• Try it
Show every line in the records below that contains the word "Правила".
[Records provided — start]
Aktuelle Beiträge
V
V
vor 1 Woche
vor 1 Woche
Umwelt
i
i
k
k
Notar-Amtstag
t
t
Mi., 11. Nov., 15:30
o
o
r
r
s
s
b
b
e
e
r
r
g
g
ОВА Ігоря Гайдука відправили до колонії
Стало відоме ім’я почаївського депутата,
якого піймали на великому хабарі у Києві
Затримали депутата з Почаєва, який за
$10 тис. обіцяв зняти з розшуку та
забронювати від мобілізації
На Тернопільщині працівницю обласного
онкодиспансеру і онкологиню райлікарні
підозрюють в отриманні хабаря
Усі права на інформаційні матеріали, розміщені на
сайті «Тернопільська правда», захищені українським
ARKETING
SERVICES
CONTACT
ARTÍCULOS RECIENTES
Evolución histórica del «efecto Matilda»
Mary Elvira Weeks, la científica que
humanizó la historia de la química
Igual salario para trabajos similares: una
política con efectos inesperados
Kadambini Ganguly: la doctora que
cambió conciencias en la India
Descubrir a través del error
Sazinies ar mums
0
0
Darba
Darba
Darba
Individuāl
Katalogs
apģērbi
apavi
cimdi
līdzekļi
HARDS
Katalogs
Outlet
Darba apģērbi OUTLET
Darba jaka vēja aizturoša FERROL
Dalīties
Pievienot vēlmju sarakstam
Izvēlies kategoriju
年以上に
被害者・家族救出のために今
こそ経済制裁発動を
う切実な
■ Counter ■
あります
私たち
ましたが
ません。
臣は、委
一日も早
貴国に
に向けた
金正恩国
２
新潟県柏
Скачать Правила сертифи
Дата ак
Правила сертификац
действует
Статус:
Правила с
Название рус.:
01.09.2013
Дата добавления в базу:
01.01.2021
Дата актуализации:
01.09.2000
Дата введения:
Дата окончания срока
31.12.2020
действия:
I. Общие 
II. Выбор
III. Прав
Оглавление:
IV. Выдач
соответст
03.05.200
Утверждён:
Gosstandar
[Records provided — finish]
• Problem solution
Скачать Правила сертифи
Правила сертификац
Правила с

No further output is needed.